Read AutoInformed.com on
Ford said that Anning Chen, an experienced auto executive in China, is rejoining Ford to become president and CEO, Ford China, a newly created position. Peter Fleet, president Ford Asia Pacific, will help the transition of Chen into his new position as leader of the Ford operations in China. Fleet – who may or may not have a future at Ford -will also oversee the establishment of a new International Markets business unit, which will initially be comprised of Ford’s existing Asia Pacific businesses outside of China and other markets globally, which will be subject of a future announcement.
“Success in China is critical as we reposition our global business for long-term success,” said Ford President and CEO Jim Hackett, whose own future at Ford is the current subject of much media speculation in Detroit given the dismal stock price and operating losses.
Chen, a 25-year auto industry veteran, returns to Ford as president and CEO of Ford China, effective November 1. Chen brings to Ford experience in establishing alliances and joint ventures; and developing competitive products for China. He will lead the company’s operations in Greater China, including all import and joint venture operations. Prior to this position, Chen served as CEO, Chery Automobile, Ltd. and Chairman of the Board of Directors, Chery Jaguar Land Rover, Automotive, China.

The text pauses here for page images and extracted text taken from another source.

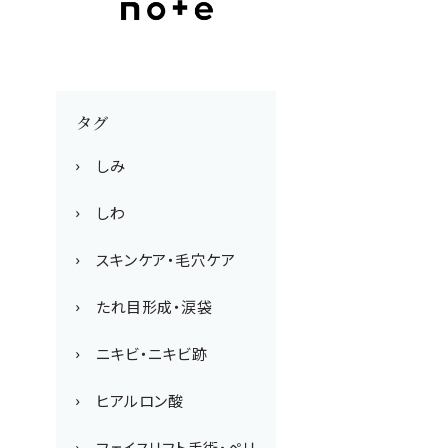
タグ
しみ
しわ
スキンケア・毛穴ケア
たれ目形成・涙袋
ニキビ・ニキビ跡
ヒアルロン酸
フェイスリフト手術・ペリ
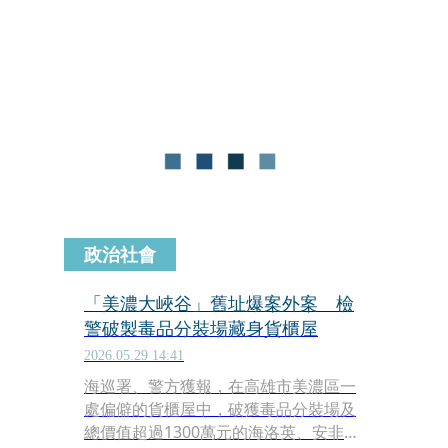
子，經毒品唾液快篩檢檢測，均呈陽
性，且在車上查獲少許毒品。中檢以有
反覆實施之虞，向法院聲押，法官竟以
「無反覆實施之虞」，予以無保請回，
令辦案人員錯愕不已。
政治社會
「美濃大峽谷」舊址爆案外案 檢
警破製毒品分裝場藏身貨櫃屋
2026.05.29 14:41
海巡署、警方獲報，在高雄市美濃區一
處偏僻的貨櫃屋中，破獲毒品分裝場及
總價值超過1300萬元的海洛英、安非他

At the same time, in creating an International Markets business unit, Ford claims it will, reduce bureaucracy, have the right cost structure and improve operational fitness – easier done in a press release than in actual business performance.
Ford Also Promised
Ford Motor in China
Ford’s wholly owned subsidiaries, joint ventures and investment in China include Ford Motor (China), Ford Motor Research Engineering (Nanjing) Co., Ford Automotive Finance (China), Changan Ford Automobile, Changan Ford Mazda Engine, Jiangling Motors, and Zotye Ford Automobile, which will start operations in 2018. Subject to regulatory approval, Zotye Ford will produce small all-electric vehicles under a new indigenous brand.